| YOUR OBJECTIVE |
Which lines of the entries below run from the one holding "eigentlich hatt" to the one holding "besonders lange", inclusive? Set down exactly those lines and no others.

Data extracted from a collection
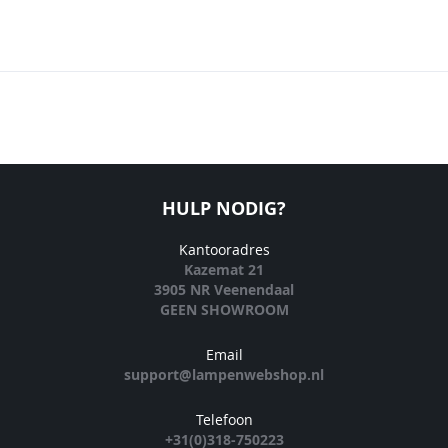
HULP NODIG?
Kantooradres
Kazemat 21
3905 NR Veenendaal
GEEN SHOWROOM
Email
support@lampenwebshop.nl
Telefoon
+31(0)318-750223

--

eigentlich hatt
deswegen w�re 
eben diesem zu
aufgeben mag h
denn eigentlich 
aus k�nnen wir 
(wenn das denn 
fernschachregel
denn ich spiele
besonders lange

| WRITTEN ANSWER |
eigentlich hatt
deswegen w�re 
eben diesem zu
aufgeben mag h
denn eigentlich 
aus k�nnen wir 
(wenn das denn 
fernschachregel
denn ich spiele
besonders lange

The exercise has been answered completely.